Fossil evidence shows that tigers go back two to three million years, researchers said.
However, the genomic evidence shows that all living tigers only trace back to a time about 110,000 years ago, when tigers suffered a historic population bottleneck, they said.
The genomic evidence shows that there is very little gene flow among tiger populations.
Despite the tiger's low genetic diversity, the pattern across groups is highly structured, offering evidence that these subspecies each have a unique evolutionary history.

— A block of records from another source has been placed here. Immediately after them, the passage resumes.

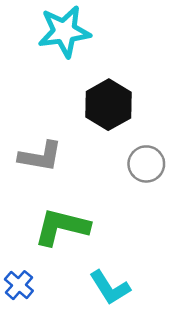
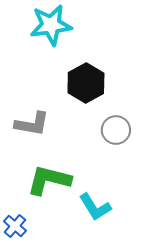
cyan L-shape: (110, 288) -> (95, 207), moved

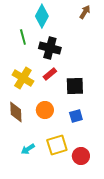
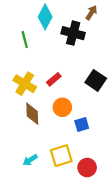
black cross: (50, 48) -> (73, 33), moved
black square: (75, 86) -> (96, 80), moved, turned 36
orange circle: (45, 110) -> (62, 107), moved
brown diamond: (16, 112) -> (32, 114), moved

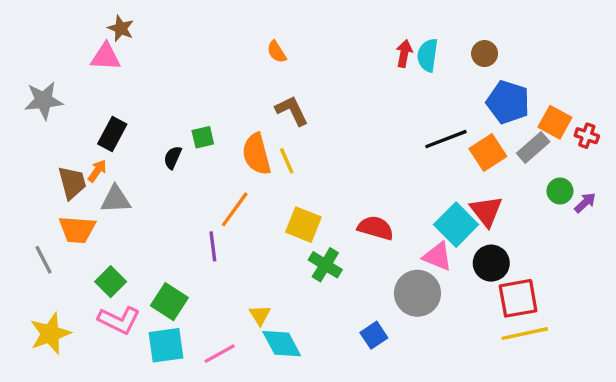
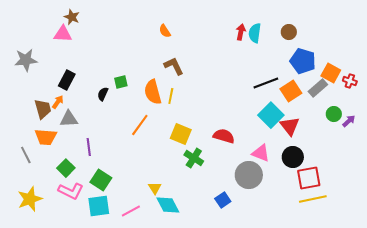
yellow line: (287, 161) -> (171, 96), turned 35
cyan square: (456, 225) -> (271, 115), moved
purple line: (213, 246) -> (89, 147), moved

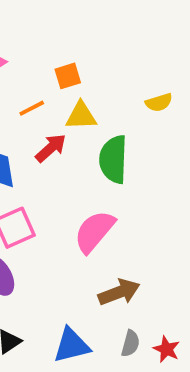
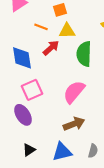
orange line: (32, 108) -> (41, 27), turned 48
brown arrow: (119, 292) -> (74, 124), moved

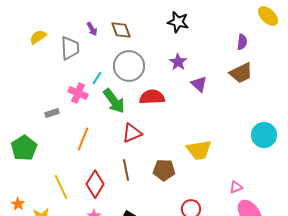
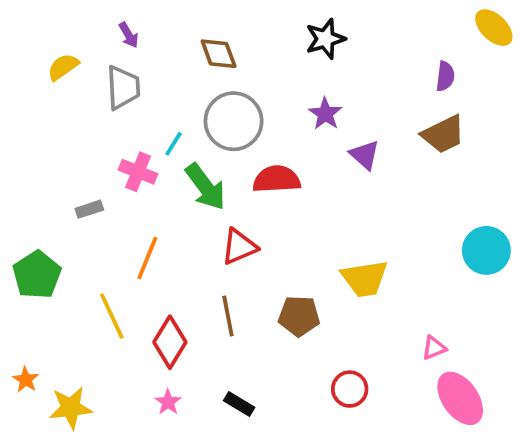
black star: (178, 22) -> (325, 39), turned -30
purple arrow: (92, 29) -> (129, 35), moved
yellow line: (61, 187) -> (112, 316), moved

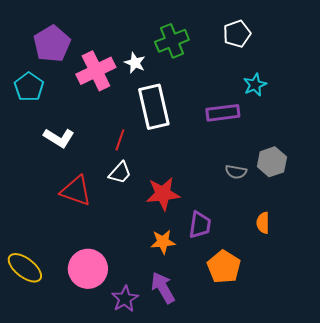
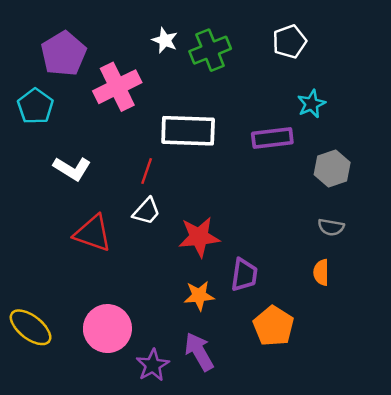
white star: (135, 63) -> (165, 40), moved
white rectangle: (154, 107) -> (188, 131), turned -75
gray hexagon: (272, 162) -> (332, 169), moved
gray semicircle: (236, 172) -> (331, 227), moved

That's quite unique among the big cats, the researchers say, noting that several other species, such as the jaguar, have shown much more evidence of intermixing across whole continents.
Tiger subspecies have distinct features. For example, Amur tigers are large with pale orange fur, while Sumatran tigers in the Sunda Islands tend to be smaller with darker, thickly striped fur.
In fact, despite the very recent common ancestor of all living tigers, the researchers were able to detect evidence of natural selection.
"In the end, we were quite amazed that, by performing a stepwise genome-wide scan, seven regions including 14 genes stood out as the potential regions subject for selection," Luo added.